Still, they need to be rolled in stinging nettles and tossed far, far out into the Sound so they can have a long think while they are trying to swim back in.
Jenny Bardsley says
I’ve had my share of trolls too. It can really freak a blogger out! Big hugs!
Martina says
I know you received lots of feedback and encouragement regarding the troll already. But… I still have to add my part. I have just discovered your blog a couple of days ago. And I love it! Not all on it will have relevance or work for me, seeing as I live on the other side of the world, but I will be back and really enjoy your writing. So much so, that I just tipped some coins in your tip jar and hope that many others will as well. Please go on and don’t give up. xx
Victoria says
I don’t usually read blogs but I love your willingness to share your life and experiences with what many just haven’t a clue. I am a healthcare administrator and have worked in the corporate world and the healthcare field. It is so refreshing and inspiring to read about how you go about caring for your family. I love to can and preserve food and have done so for many years. Your blog has inspired me to try some new techniques, thank you!

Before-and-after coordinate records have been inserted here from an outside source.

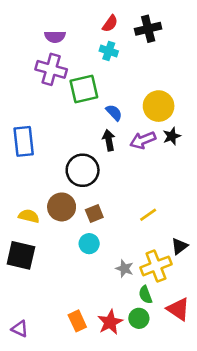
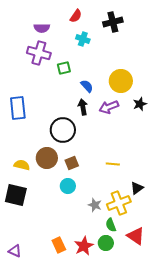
red semicircle: (110, 24) -> (76, 16), moved
green square: (84, 89) -> (64, 68), size x0.6
black star: (172, 136) -> (140, 104), moved
yellow line: (148, 215) -> (113, 164), turned 40

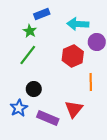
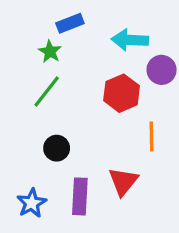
blue star: (19, 108) -> (32, 203), moved
purple rectangle: (48, 118) -> (80, 196), turned 70

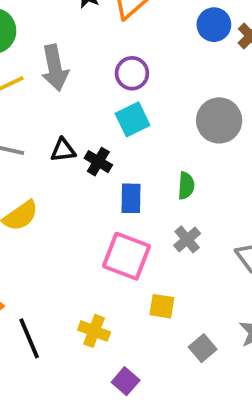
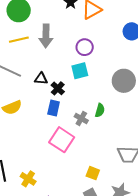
blue rectangle: (131, 198) -> (54, 108), moved
gray cross: (187, 239) -> (81, 119), moved, turned -32
yellow square: (162, 306) -> (93, 173), moved
yellow cross: (94, 331) -> (28, 179), moved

Sorry someone was so unhappy about themselves and the life they have made that they struck out at you. It truly has nothing to do with you but speaks volumes about the poor choices they have made for themselves. You are obviously an educated, hard working individual with a lot to say. Thank you so much for the tips and your fresh, kind spirit. I’ll be back. God Bless you and your family.
Roxa says
I tried to read all the comments to see if anyone had suggested never ever quoting trolls on your blog, but there were so many comments, I just don’t have time to read them all. So sorry if I’m repeating what others have said. Don’t give any of your time to sad idiots who write garbage; life is too short and your blog is too good. And look at all the attention they got out of it, which is what they want! Ew!!!
Lisa C. says
Please don’t let the trolls stop you from blogging. You’ve inspired me to start learning and now I’m also doing. My first harvest this year of several different veggies has me giddy with excitment, I’m already planning for a bigger garden harvest next year. All of your recipes and ideas you share are wonderful. Keep the inspirational ideas coming, I love to read your blog and I’m always excited to see a new post.